8-K 1 v22096e8vk.htm FORM 8-K e8vk
 

 
 
UNITED STATES
SECURITIES AND EXCHANGE COMMISSION
Washington, D.C. 20549
 
FORM 8-K
CURRENT REPORT
Pursuant to Section 13 or 15(d) of the
Securities Exchange Act of 1934
July 11, 2006
 
Date of Report (Date of earliest event reported)
THE GYMBOREE CORPORATION
 
(Exact Name of Registrant as Specified in Charter)
         
Delaware   000-21250   942615258
         
(State or Other Jurisdiction
of Incorporation)
  (Commission File No.)   (IRS Employer
Identification No.)
     
500 Howard Street, San Francisco, CA   94105
 
(Address of principal executive offices)   (Zip Code)
(415) 278-7000
 
(Registrant’s telephone number, including area code)
Check the appropriate box below if the Form 8-K filing is intended to simultaneously satisfy the filing obligation of the registrant under any of the following provisions:
o Written communication pursuant to Rule 425 under the Securities Act (17 CFR 230.425)
o Soliciting material pursuant to Rule 14a-12 under the Exchange Act (17 CFR 240.14a-12)
o Pre-commencement communications pursuant to Rule 14d-2(b) under the Exchange Act (17 CFR 240.14d-2(b))
o Pre-commencement communications pursuant to Rule 13e-4(c) under the Exchange Act (17 CFR 240.13e-4(c))
 
 

 


 

Item 1.01 Entry into a Material Definitive Agreement.
     On July 11, 2006, The Gymboree Corporation, a Delaware corporation (the “Company”), entered into a Fourth Amendment to Credit Agreement (the “Fourth Amendment”), dated as of July 5, 2006, by and between the Company and certain of its subsidiaries and the Bank of America, N.A. The Fourth Amendment amends certain terms of the Credit Agreement dated as of August 11, 2003, as previously amended by the Waiver and First Amendment to Credit Agreement dated December 3, 2004, the Second Amendment to Credit Agreement dated July 27, 2005 and the Third Amendment to Credit Agreement, dated March 30, 2006 (collectively, the “Credit Agreement”).
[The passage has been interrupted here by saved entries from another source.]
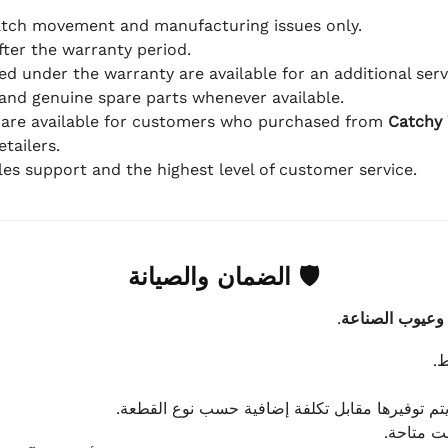
atch movement and manufacturing issues only.
fter the warranty period.
d under the warranty are available for an additional serv
and genuine spare parts whenever available.
 are available for customers who purchased from
Catchy
tailers.
ales support and the highest level of customer service.
🛡 الضمان والصيانة
.
 وعيوب الصناعة
ط
يتم توفيرها مقابل تكلفة إضافية حسب نوع القطعة
انت متاحة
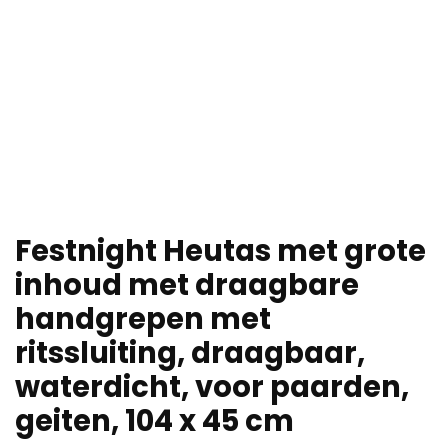
Festnight Heutas met grote
inhoud met draagbare
handgrepen met
ritssluiting, draagbaar,
waterdicht, voor paarden,
geiten, 104 x 45 cm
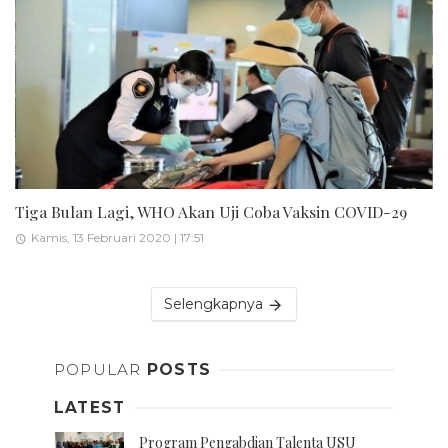
Tiga Bulan Lagi, WHO Akan Uji Coba Vaksin COVID-29
Kamis, 13 Februari 2020 | 17:51
Selengkapnya
POPULAR
POSTS
LATEST
Program Pengabdian Talenta USU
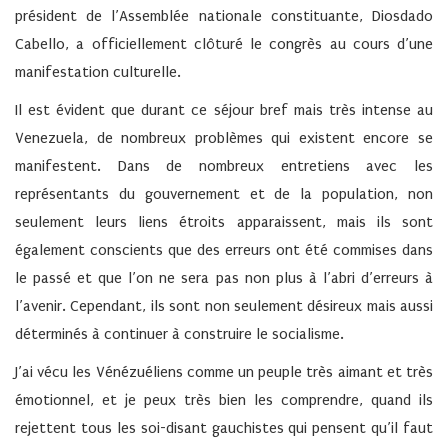
président de l’Assemblée nationale constituante, Diosdado
Cabello, a officiellement clôturé le congrès au cours d’une
manifestation culturelle.
Il est évident que durant ce séjour bref mais très intense au
Venezuela, de nombreux problèmes qui existent encore se
manifestent. Dans de nombreux entretiens avec les
représentants du gouvernement et de la population, non
seulement leurs liens étroits apparaissent, mais ils sont
également conscients que des erreurs ont été commises dans
le passé et que l’on ne sera pas non plus à l’abri d’erreurs à
l’avenir. Cependant, ils sont non seulement désireux mais aussi
déterminés à continuer à construire le socialisme.
J’ai vécu les Vénézuéliens comme un peuple très aimant et très
émotionnel, et je peux très bien les comprendre, quand ils
rejettent tous les soi-disant gauchistes qui pensent qu’il faut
Among other things, the Fourth Amendment amends the Credit Agreement by permitting the Company to purchase, redeem or otherwise acquire shares of its capital stock for cash in an aggregate amount of up to $110,000,000 under certain circumstances and by eliminating the Company’s requirement to comply in future periods with the financial covenant relating to consolidated tangible net worth.
     The foregoing summary of the Fourth Amendment is qualified in its entirety by the terms of the Fourth Amendment, which is attached hereto as Exhibit 10.73 and incorporated herein by reference.
Item 9.01 Financial Statements and Exhibits
  (d)   Exhibits.
         
Exhibit No.   Description
10.73      
Fourth Amendment to Credit Agreement, dated July 5, 2006.

 


 

SIGNATURES
     Pursuant to the requirements of the Securities Exchange Act of 1934, the registrant has duly caused this report to be signed on its behalf by the undersigned hereunto duly authorized.
         
  THE GYMBOREE CORPORATION
 
 
Dated: July 14, 2006  By:   /s/ Blair W. Lambert    
    Name:   Blair W. Lambert   
    Title:   Chief Operating Officer and
Chief Financial Officer 
 

 


 

         
EXHIBIT INDEX
         
Exhibit No.   Description
10.73    
Fourth Amendment to Credit Agreement, dated July 5, 2006.